Mozart doen vergeten?
‘Zou hij in staat zijn de enorme leegte op te vullen na de dood van Mozart vorig jaar?’ Zo moeten veel Weense muziekliefhebbers gedacht hebben in het historische jaar 1792. Want vanuit Bonn was toen net een jong talent van nog maar tweeëntwintig jaar gearriveerd: Ludwig van Beethoven. Maar uit getuigenverslagen van Beethovens vroege Weense optredens weten we dat hij bij het publiek gemengde gevoelens opriep. Bewondering voor het nieuwe geluid en de fabuleuze improvisaties aan de piano, maar verbazing om het onbeteugelde en zelfs drammerige karakter van zijn eigen werken. Behalve als pianovirtuoos maakte Beethoven naam als componist, onder meer van pianotrio’s.

Geesten in een pianotrio
Zo woonde Beethoven in 1808 korte tijd in bij een adellijke familie, graaf en gravin Peter en Anna Marie Erdödy. De gravin was een voortreffelijk pianiste en een groot bewonderaarster van Beethovens muziek. Ook na hun vertrek uit Wenen in 1815 bleven de gravin en Beethoven met elkaar corresponderen. Met Kerstmis 1808 speelde Beethoven zijn twee net voltooide Pianotrio’s opus 70 voor aan gravin Erdödy. De componist Johann Friedrich Reichardt was erbij en was verrukt van de stukken. ‘Daarin kwam een zo hemels en zangerig deel voor, zoals ik nog nooit gehoord had; iedere keer als ik er weer aan denk smelt ik opnieuw. De lieve zieke gravin, zo ontroerend opgewekt, en een van haar vriendinnen, ook een Hongaarse dame, genoten met zo’n enorm enthousiasme van elk fraai detail en iedere geslaagde wending, dat die aanblik mij net zo goed deed als Beethovens meesterlijke werk en uitvoering. Gelukkig de kunstenaar die kan rekenen op zulke luisteraars.’ Het Pianotrio in D opus 70 nr.1, waarover Reichardt hier rept, kreeg vanwege haar geheimzinnige onderhuidse spanning (vooral in het tweede deel, Largo) onmiddellijk de bijnaam ‘Geistertrio’. De schrijver E. Th. A. Hoffmann schreef in 1813 over dit stuk: ‘Dit trio bewijst opnieuw hoezeer Beethoven de romantische geest der muziek in zijn hart draagt en hoe geniaal hij die romantische geest in zijn werken weet te blazen. Het tweede deel (Largo) is van een weemoedigheid die weldadig is.’

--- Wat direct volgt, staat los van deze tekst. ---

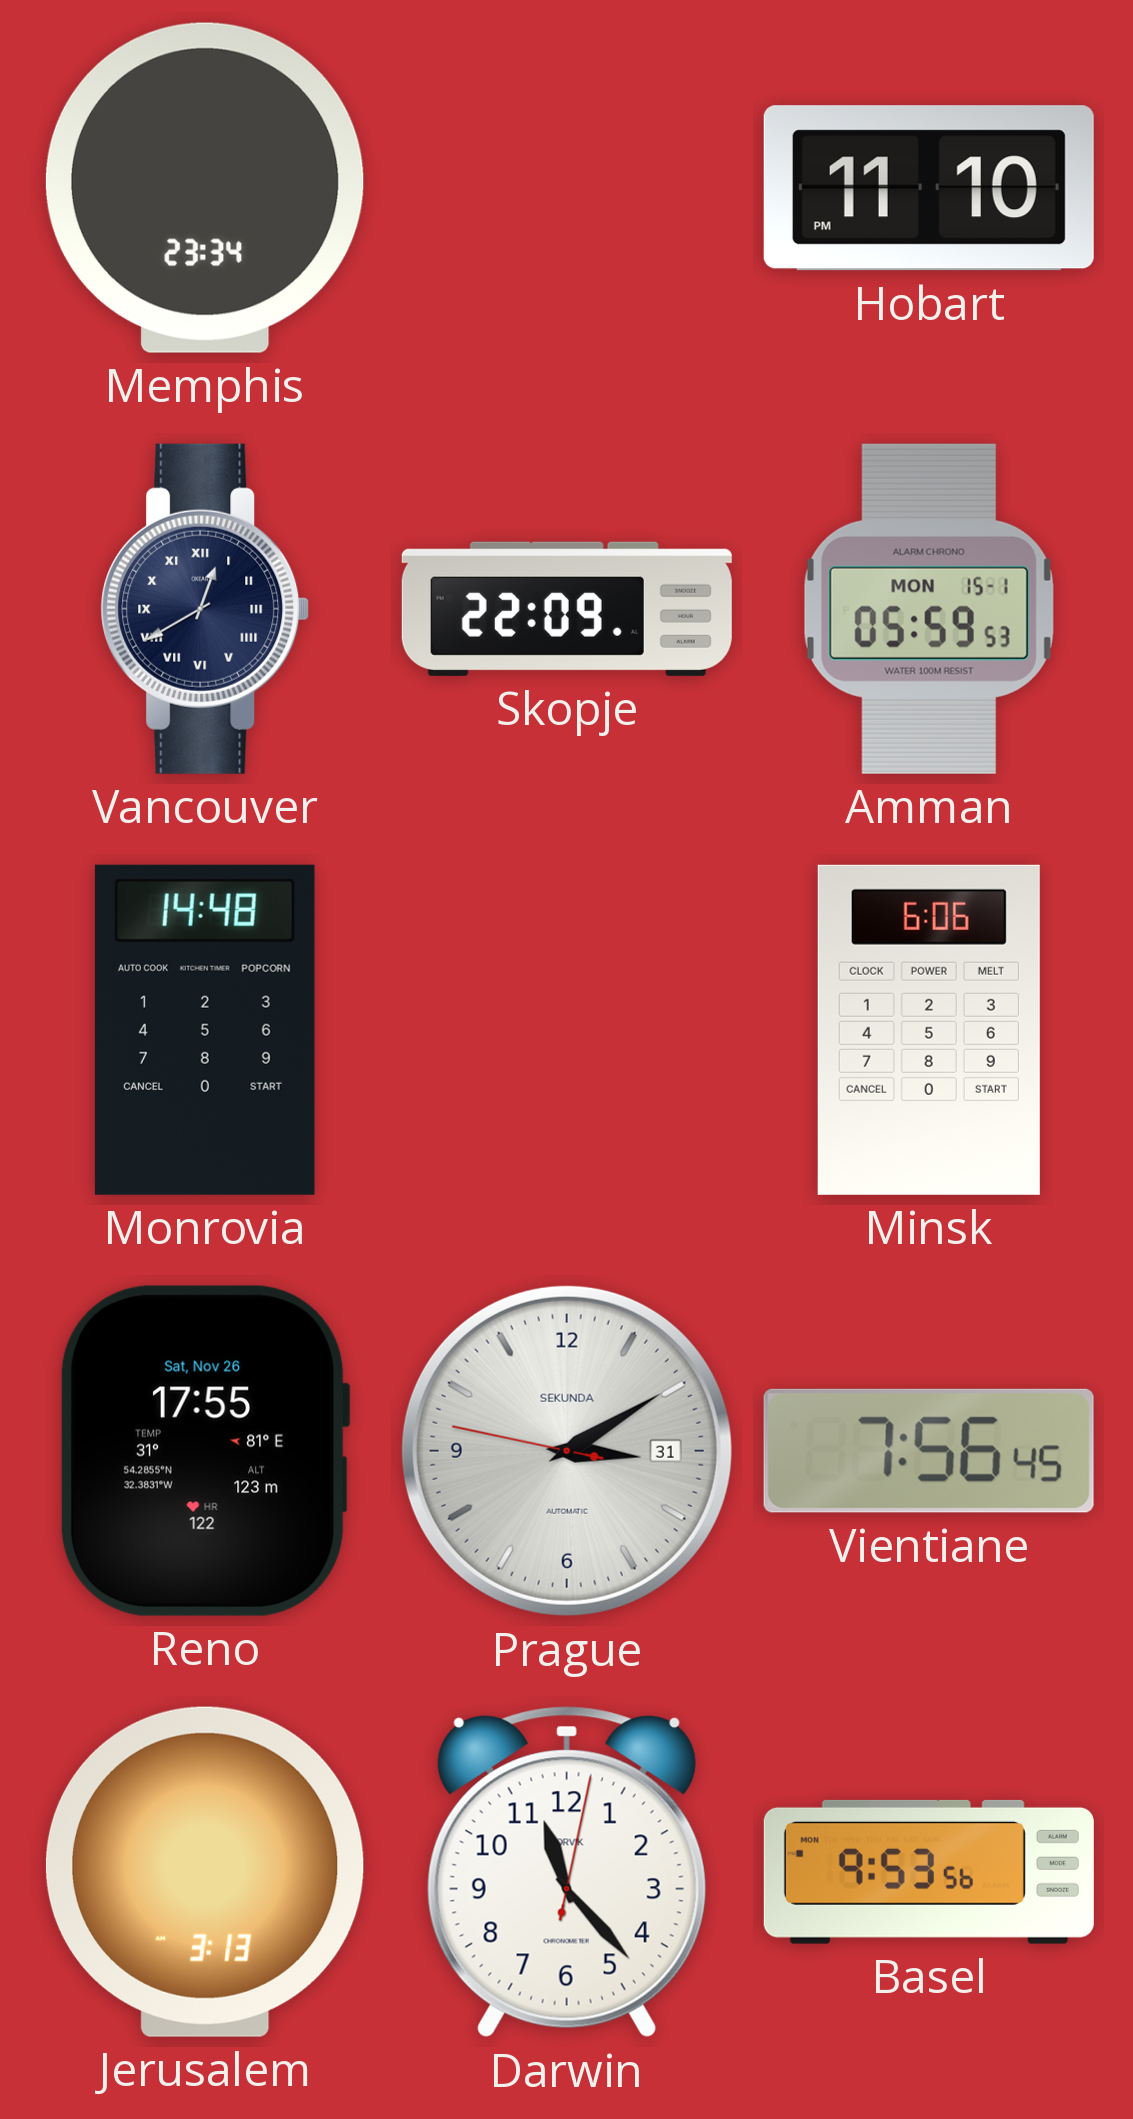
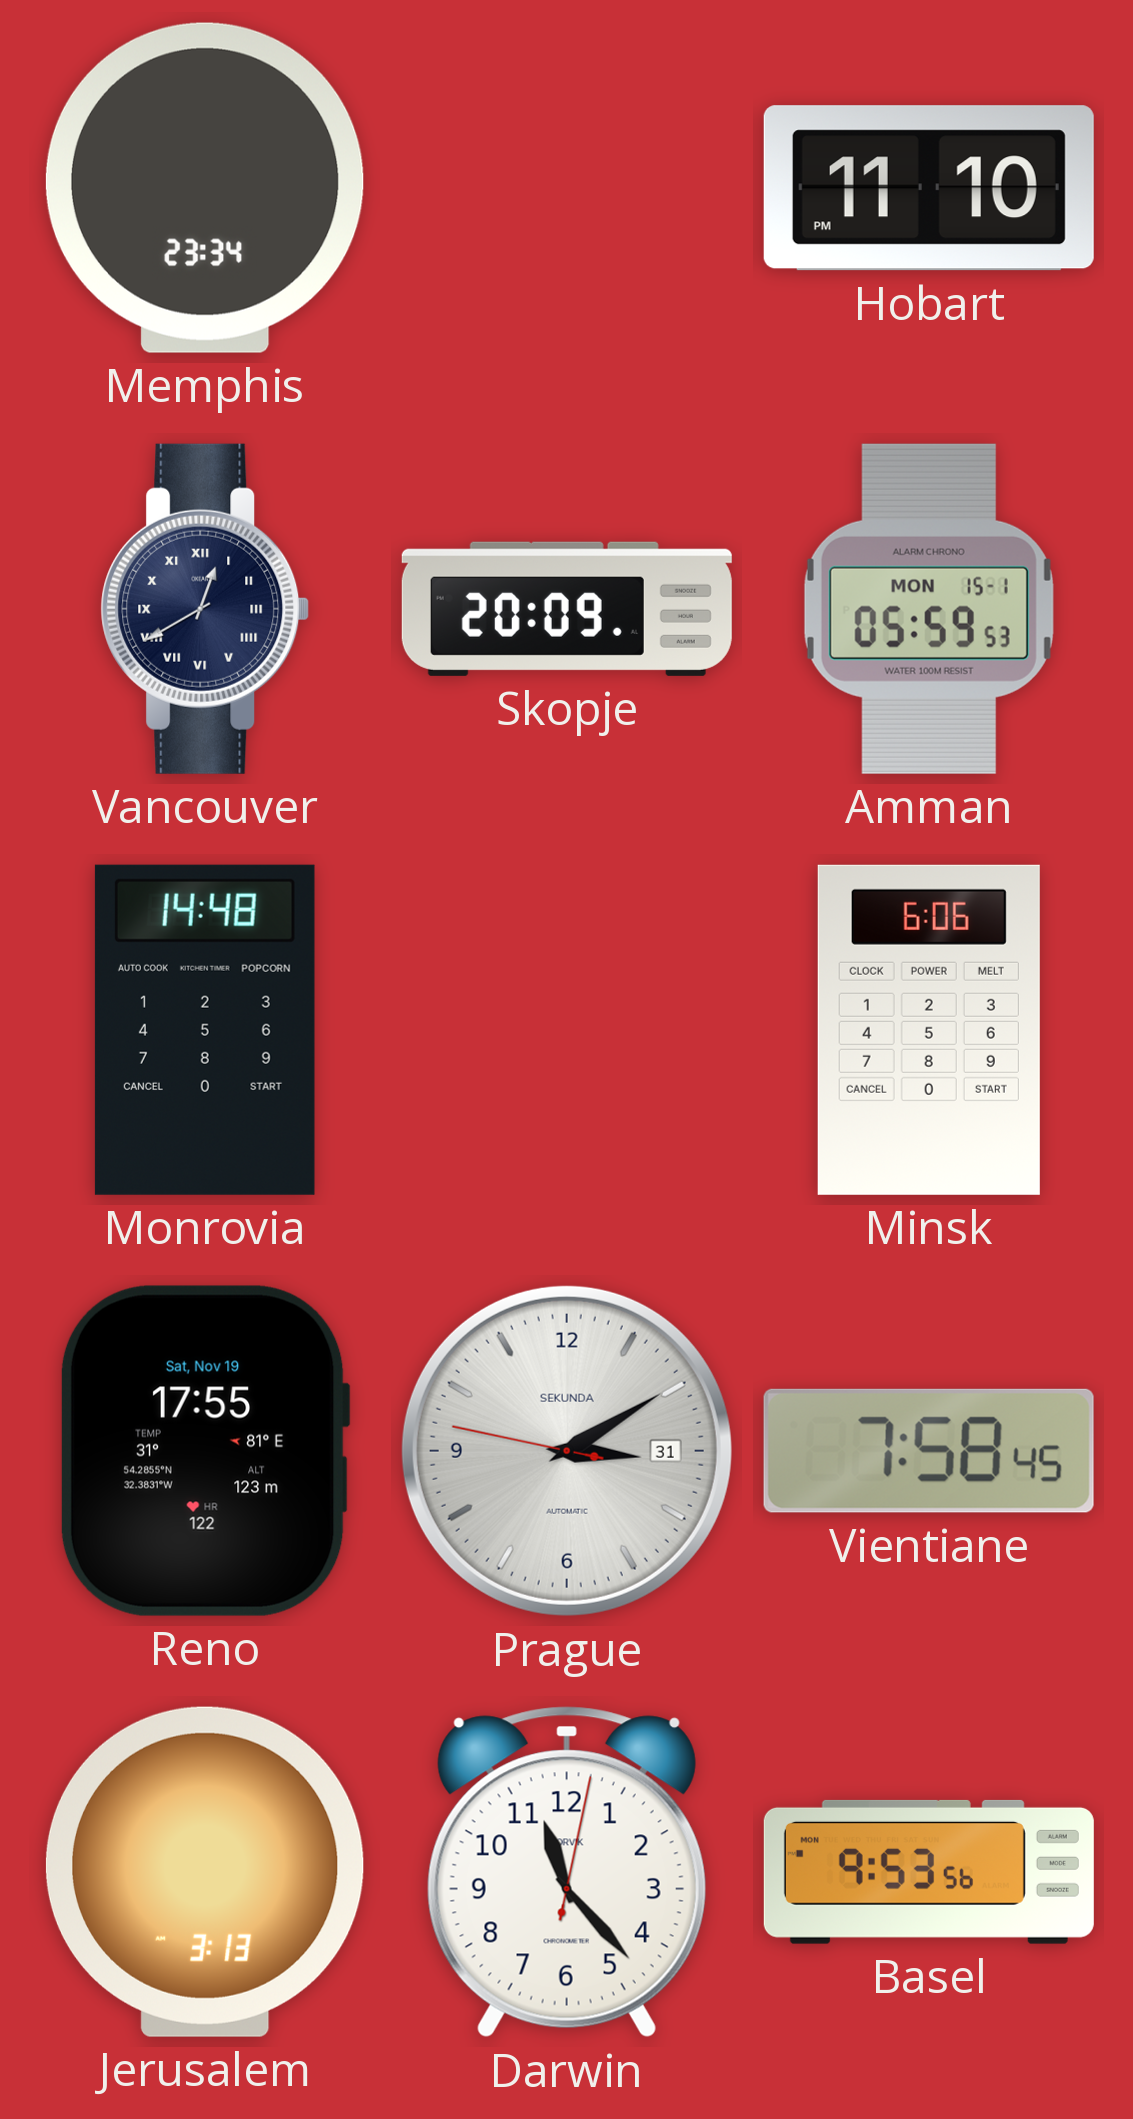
Skopje: 22:09 -> 20:09
Reno date: Sat, Nov 26 -> Sat, Nov 19
Vientiane: 7:56 -> 7:58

Afzonderlijk en toch vereend
Naar de Fourteen little Pictures van de Schot James MacMillan is het een sprong in de tijd van een kleine twee eeuwen, naar 1997. James MacMillan is een van de meest gevierde componisten uit Groot-Brittannië van dit moment. In zijn Fourteen little Pictures heeft hij veertien miniaturen samengebracht tot een doorlopend geheel van ongeveer twintig minuten. Rode draden en terugkerende elementen verbinden de stukken met elkaar. En MacMillan speelt met de traditionele rolverdeling. Zo zijn de drie spelers ongeveer gelijk in de delen 1 en 5. In andere delen is de hoofdrol verlegd naar de cello (deel 3), de piano (deel 4) en de viool (deel 7). In deel 8 is een duo aan het woord, en in deel 9 alleen de piano. De muziek kent grote contrasten qua stemming en dynamiek, van woest en luidruchtig ‘gehamerd’ tot delicaat, breekbaar en desolaat. Het elfde ‘beeld’ vormt de climax waarin de drie musici allen ffff spelen, zo luid mogelijk. Deel 14 maakt de cirkel rond, met een echo uit het eerste deel en tedere afloop van deze boeiende klankexcursie.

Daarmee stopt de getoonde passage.